Jenkins : Subversion Plugin HTTPS Kerberos authentication

Created by Unknown User (ripa), last modified by Unknown User (nightman68) on Mar 27, 2017

Introduction

If the Subversion SCM of your build needs access to a repository on a Web server which is configured to accept only a Kerberos authentication. Typically servers in a company network using the domain accounts to grant the access to the hosted resources.

This setup was tested with a MS Active Directory 2008 R2 but should also work with other Directory servers. As Web front-end an Apache 2.4 with mod_auth_kerb 5.4 on Linux was used. The Jenkins slaves were running on Windows 10 and Linux - the required configuration you’ll find below.

For Windows two different setups are explained: a slave which is member of a domain and a standalone slave without domain membership. The second configuration is about the same as for Linux.

Prerequisites

  • A working Jenkins instance - has been tested on Linux RHEL 7 and Open SUSE 42 with Jenkins 2.32.3
  • Subversion plugin 2.7.2 has been tested
  • Oracle JRE 1.8 with JCE installed - details below
  • Kerberos V5 installation and configuration on the master or slave were the jobs with Subversion will run - only MIT Kerberos has been tested on Linux, for Windows no dedicated setup is required
  • A domain account that has access to your Subversion server/repository
  • For testing a native Subversion 1.8 client is recommended

Configure the Oracle JRE with Java Cryptography Extension (JCE)

Oracles Java runtime does not include encryption algorithms required by Kerberos due to U.S. export regulations. You must download the JCE extension and install it manually. Follow the instructions in the package which are the same for Linux and Windows.

The same applies to the JRE/JDK from IBM and the Open JDK, downloads are available.

Server certificates

For HTTPS communication the Apache server is using a certificate. Make sure that the Certificate Authority (CA) of the server certificates is trusted by Java. As an alternative add the CA in the Subversion servers, parameter: ssl-authority-files.
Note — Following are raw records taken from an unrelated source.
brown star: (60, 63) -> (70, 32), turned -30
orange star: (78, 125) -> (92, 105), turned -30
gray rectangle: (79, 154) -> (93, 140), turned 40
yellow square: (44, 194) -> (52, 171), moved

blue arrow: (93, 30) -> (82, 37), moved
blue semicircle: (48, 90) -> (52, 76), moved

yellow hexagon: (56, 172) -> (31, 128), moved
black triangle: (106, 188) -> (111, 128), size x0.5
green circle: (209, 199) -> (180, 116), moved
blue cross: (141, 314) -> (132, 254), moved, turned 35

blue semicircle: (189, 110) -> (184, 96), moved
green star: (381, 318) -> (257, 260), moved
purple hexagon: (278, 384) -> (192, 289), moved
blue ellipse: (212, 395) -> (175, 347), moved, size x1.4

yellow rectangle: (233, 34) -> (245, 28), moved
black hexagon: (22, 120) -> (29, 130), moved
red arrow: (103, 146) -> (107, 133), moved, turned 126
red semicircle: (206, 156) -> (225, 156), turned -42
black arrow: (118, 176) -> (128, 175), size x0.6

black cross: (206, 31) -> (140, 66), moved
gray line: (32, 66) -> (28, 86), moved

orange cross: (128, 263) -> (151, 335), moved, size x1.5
Prepare and test the domain account

Important: The password for the domain account should never expire/changed, otherwise a keytab must be re-created.

Linux

That the domain account is not compromised because the credentials are saved in clear text somewhere in the file system Kerberos is using a keytab file. In this file the domain credentials are stored encrypted. The keytab can be created by your domain administrator. When you have the password for the account you also can create the keytab by yourself. Here is the procedure:

$ ktutil
ktutil: addent -password -p JenkinsAccount@DOMAIN.ORG -e RC4-HMAC -k 1
Password for JenkinsAccount@DOMAIN.ORG: xxxxxx
ktutil: wkt JenkinsAccount.keytab
ktutil: q

Let’s have a look to the content of the keytab:

$ klist -kte JenkinsAccount.keytab
Keytab name: FILE: JenkinsAccount.keytab
KVNO Timestamp           Principal
---- ------------------- ------------------------------------------------------
   1 03/18/2017 18:38:28 JenkinsAccount@DOMAIN.ORG (arcfour-hmac)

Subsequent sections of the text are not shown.